Hiep Phung has a degree in law and does risk management for a company in Illinois. His sister, Phung Phung, is also a college graduate and works in Milwaukee at the Crisis Prevention Institute. Lan Marie Phung was born in 2017 and is the family’s first grandchild.  

“He is truly the most selfless person I know and deserves everything,” said Phung Phung of her father.  

“My freshman year of college I had to have emergency surgery to remove my appendix and when I woke up from surgery, my dad was by my side,” Phung said.  “He dropped everything to make the four-hour drive and be there, so I wouldn’t be alone when I woke up. My mom didn’t come because she stayed to open the restaurant by herself, of course.”

Hieu Phung’s story as a refugee and immigrant is truly unique to him, but he doesn’t advertise it as anything out of the ordinary. He has served thousands of unaware people meals and cheerfully greeted them on the occasion he was able to get out of the kitchen. Those close to him are completely aware of the man they see as remarkable though.

“People who don’t know my dad should know he’s good at everything,” Phung Phung said. “He can fix anything, build anything, he’s great with computers and photography and also a pretty talented artist.”

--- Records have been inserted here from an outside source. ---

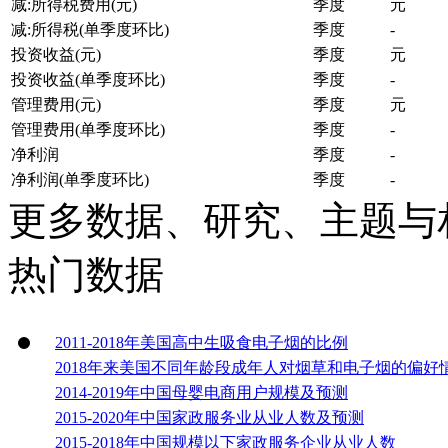
减:所得税费用(元)
季度
元
减:所得税(单季度环比)
季度
-
投资收益(元)
季度
元
投资收益(单季度环比)
季度
-
管理费用(元)
季度
元
管理费用(单季度环比)
季度
-
净利润
季度
-
净利润(单季度环比)
季度
-
更多数据、研究、主题与
热门数据
2011-2018年美国高中生吸食电子烟的比例
2018年来美国不同年龄段成年人对烟草和电子烟的偏好
2014-2019年中国母婴电商用户规模及预测
2015-2020年中国家政服务业从业人数及预测
2015-2018年中国规模以下家政服务企业从业人数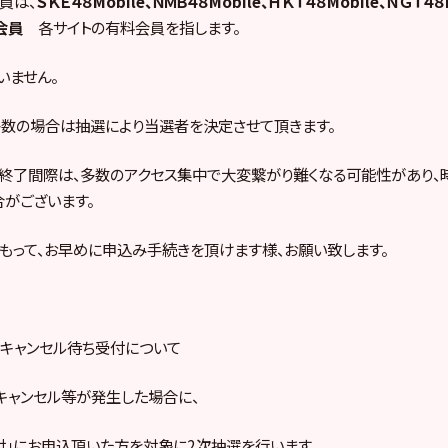
員は、
ＳＫＥ４８Mobile、ＮＭＢ４８Mobile、ＨＫＴ４８Mobile、ＮＧＴ４８
倉庫会員
各サイトの有料会員を指します。
いません。
数の場合は抽選により当選者を決定させて頂きます。
終了間際は、多数のアクセス集中で大変繋がり難くなる可能性があり、
がございます。
もって、お早めに申込み手続きを頂けます様、お願い致します。
キャンセル待ち受付について
キャンセル等が発生した場合に、
付」にお申込頂いた方を対象に2次抽選を行います。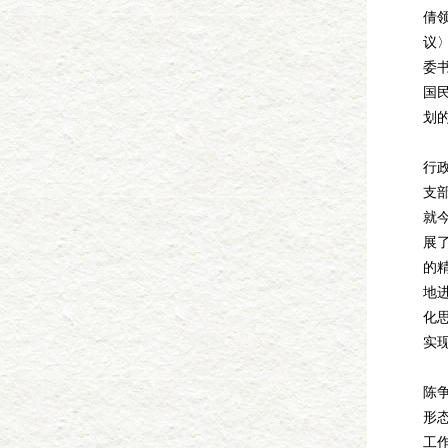
倩
议
委
国
划
行
支
就
展
的
地
化
实
陈争
形
工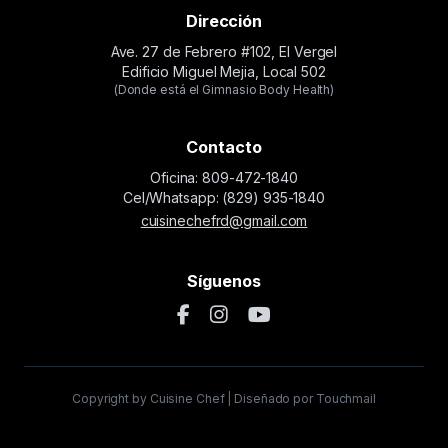
Dirección
Ave. 27 de Febrero #102, El Vergel
Edificio Miguel Mejia, Local 502
(Donde está el Gimnasio Body Health)
Contacto
Oficina: 809-472-1840
Cel/Whatsapp: (829) 935-1840
cuisinechefrd@gmail.com
Síguenos
Copyright by Cuisine Chef | Diseñado por Touchmail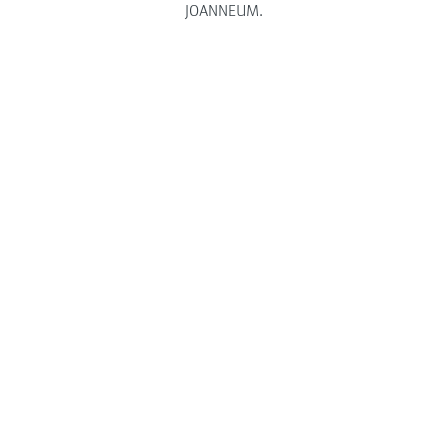
JOANNEUM.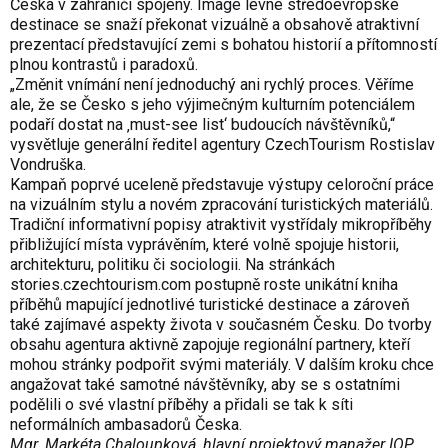
Česka v zahraničí spojeny. Image levné středoevropské
destinace se snaží překonat vizuálně a obsahově atraktivní
prezentací představující zemi s bohatou historií a přítomností
plnou kontrastů i paradoxů.
„Změnit vnímání není jednoduchý ani rychlý proces. Věříme
ale, že se Česko s jeho výjimečným kulturním potenciálem
podaří dostat na ‚must-see list‘ budoucích návštěvníků,“
vysvětluje generální ředitel agentury CzechTourism Rostislav
Vondruška.
Kampaň poprvé uceleně představuje výstupy celoroční práce
na vizuálním stylu a novém zpracování turistických materiálů.
Tradiční informativní popisy atraktivit vystřídaly mikropříběhy
přibližující místa vyprávěním, které volně spojuje historii,
architekturu, politiku či sociologii. Na stránkách
stories.czechtou­rism.com postupně roste unikátní kniha
příběhů mapující jednotlivé turistické destinace a zároveň
také zajímavé aspekty života v současném Česku. Do tvorby
obsahu agentura aktivně zapojuje regionální partnery, kteří
mohou stránky podpořit svými materiály. V dalším kroku chce
angažovat také samotné návštěvníky, aby se s ostatními
podělili o své vlastní příběhy a přidali se tak k síti
neformálních ambasadorů Česka.
Mgr. Markéta Chaloupková, hlavní projektový manažer IOP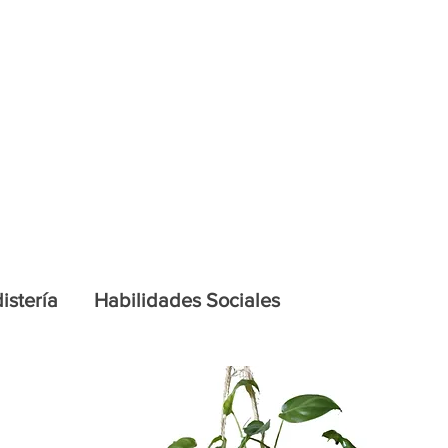
istería
Habilidades Sociales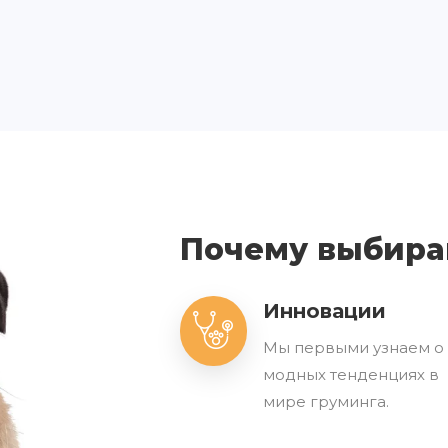
Почему выбира
Инновации
Мы первыми узнаем о
модных тенденциях в
мире груминга.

Born in 1965 in a war-torn Vietnam, as a child, Phung watched as communists forcefully took over his homeland in 1975 after America pulled out of the conflict.

“No weapons, no support,” Phung said of the situation after the South Vietnamese were left to fend for themselves. “I didn’t have any ‘kid’ life like people do here.”

Phung’s children know this about their father. To this day they hold a deep level of love and respect for the man they realize completely dedicated himself to their well-being.

“I often think about if my dad would’ve been born here and gotten a full education, where that would’ve taken him,” Phung Phung said.

The family now says they feel fully content and at home in the state of Wisconsin. The future generations of Phung’s family will have access to opportunities that their first generation immigrant grandparents had been neglected.

“Chippewa Falls is the best for living,” Phung said about the dozens of places he has called home throughout his life.  

In 2012 there was a major fire in the apartments above the Hong Kong House restaurant and reopening at the same location was out of the question. Ideas about moving to Houston or Atlanta and giving up the business were thrown around, Phung’s daughter said about her parents’ feelings after the fire.  

“I think because they are still young, they weren’t ready to give up on the restaurant yet and do something different for work,” Phung Phung said of her parents. “I think having the restaurant has really helped them because they interact with people every day and they have to speak English.”

Both of Phung’s children also had no intention of leaving the state they grew up in. Wisconsin is what they have always known as their home. The Phung children were, of course, a major factor in their decision to stay, their daughter said.

“I think they both like Wisconsin because in general people are so nice and friendly,” Phung Phung said, “but every year my mom complains about the cold and snow.”